__What to work on__.
Your answer should consist of the lines in the listing that hold "information".
- Opening Delimiter -
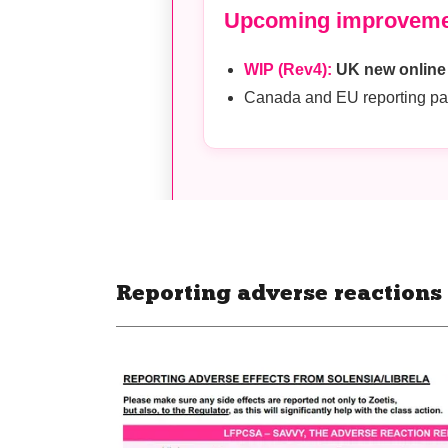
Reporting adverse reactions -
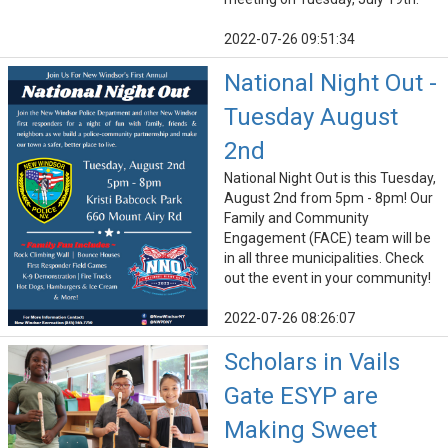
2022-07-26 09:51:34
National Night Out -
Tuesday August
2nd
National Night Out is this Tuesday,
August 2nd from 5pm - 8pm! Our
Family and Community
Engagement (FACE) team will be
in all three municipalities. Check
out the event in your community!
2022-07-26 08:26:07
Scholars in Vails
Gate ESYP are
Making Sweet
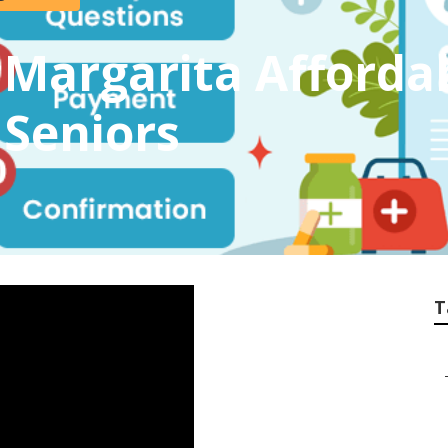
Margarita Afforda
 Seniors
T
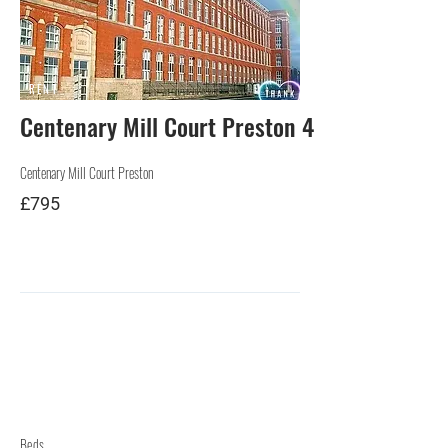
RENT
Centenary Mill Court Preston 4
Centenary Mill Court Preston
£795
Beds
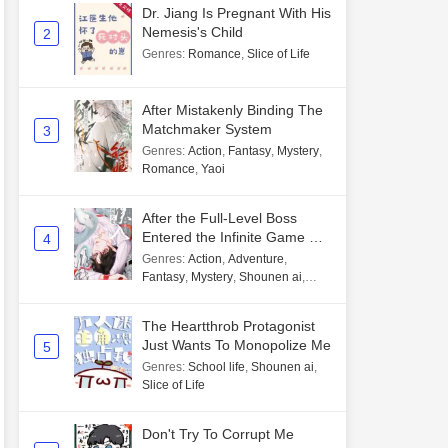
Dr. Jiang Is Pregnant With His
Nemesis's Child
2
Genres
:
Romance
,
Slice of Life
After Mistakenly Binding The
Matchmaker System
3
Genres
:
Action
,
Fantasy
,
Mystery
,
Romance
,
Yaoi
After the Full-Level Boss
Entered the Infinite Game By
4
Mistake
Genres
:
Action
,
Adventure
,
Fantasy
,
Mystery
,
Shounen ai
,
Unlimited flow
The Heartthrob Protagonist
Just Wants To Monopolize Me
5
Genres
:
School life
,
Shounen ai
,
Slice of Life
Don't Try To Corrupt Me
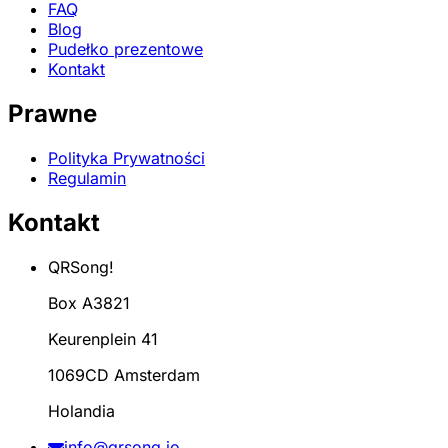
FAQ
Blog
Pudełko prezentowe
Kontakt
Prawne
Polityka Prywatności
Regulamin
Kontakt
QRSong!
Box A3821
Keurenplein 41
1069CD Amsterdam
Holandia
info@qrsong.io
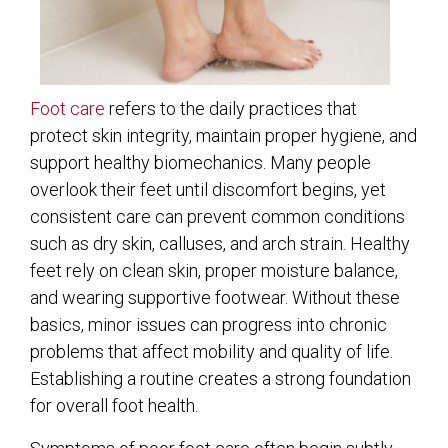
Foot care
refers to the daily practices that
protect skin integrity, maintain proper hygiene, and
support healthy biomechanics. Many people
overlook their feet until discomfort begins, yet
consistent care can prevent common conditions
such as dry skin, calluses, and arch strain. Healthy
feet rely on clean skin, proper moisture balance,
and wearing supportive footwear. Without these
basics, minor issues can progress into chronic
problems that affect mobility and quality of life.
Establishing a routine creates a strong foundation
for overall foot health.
- Closing Delimiter -
- Opening Delimiter -
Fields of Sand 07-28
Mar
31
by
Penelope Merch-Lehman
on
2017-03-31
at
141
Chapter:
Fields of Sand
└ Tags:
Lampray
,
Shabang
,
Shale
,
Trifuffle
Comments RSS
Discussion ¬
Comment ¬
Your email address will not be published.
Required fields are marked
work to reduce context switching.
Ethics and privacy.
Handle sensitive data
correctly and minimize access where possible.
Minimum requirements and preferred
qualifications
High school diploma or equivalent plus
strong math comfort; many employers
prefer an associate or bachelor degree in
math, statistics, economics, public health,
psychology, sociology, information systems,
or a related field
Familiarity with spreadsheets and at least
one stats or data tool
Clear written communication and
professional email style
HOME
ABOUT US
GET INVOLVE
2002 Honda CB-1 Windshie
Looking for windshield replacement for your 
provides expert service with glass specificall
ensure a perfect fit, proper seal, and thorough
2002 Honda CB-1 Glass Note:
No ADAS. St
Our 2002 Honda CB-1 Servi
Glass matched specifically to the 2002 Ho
- Closing Delimiter -
- Opening Delimiter -
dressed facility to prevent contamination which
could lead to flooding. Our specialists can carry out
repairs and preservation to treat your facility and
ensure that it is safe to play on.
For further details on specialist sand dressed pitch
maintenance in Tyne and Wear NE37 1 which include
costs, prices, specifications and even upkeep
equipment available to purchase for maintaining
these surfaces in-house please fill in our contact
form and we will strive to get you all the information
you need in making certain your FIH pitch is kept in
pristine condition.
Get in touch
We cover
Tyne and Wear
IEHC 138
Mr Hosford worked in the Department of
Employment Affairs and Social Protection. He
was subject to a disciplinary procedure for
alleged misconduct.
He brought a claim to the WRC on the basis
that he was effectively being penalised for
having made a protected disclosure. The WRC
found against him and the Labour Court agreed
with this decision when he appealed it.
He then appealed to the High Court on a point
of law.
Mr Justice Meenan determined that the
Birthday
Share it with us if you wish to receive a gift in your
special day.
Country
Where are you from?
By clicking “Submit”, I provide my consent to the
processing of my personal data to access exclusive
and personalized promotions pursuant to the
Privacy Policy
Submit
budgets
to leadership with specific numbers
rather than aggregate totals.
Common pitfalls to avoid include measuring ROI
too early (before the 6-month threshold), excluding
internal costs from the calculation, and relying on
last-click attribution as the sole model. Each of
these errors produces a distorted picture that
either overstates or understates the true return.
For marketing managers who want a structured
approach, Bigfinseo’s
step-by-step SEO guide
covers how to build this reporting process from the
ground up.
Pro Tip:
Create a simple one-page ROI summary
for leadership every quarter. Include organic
- Closing Delimiter -
__Result of the task__.
psychology, sociology, information systems,
form and we will strive to get you all the information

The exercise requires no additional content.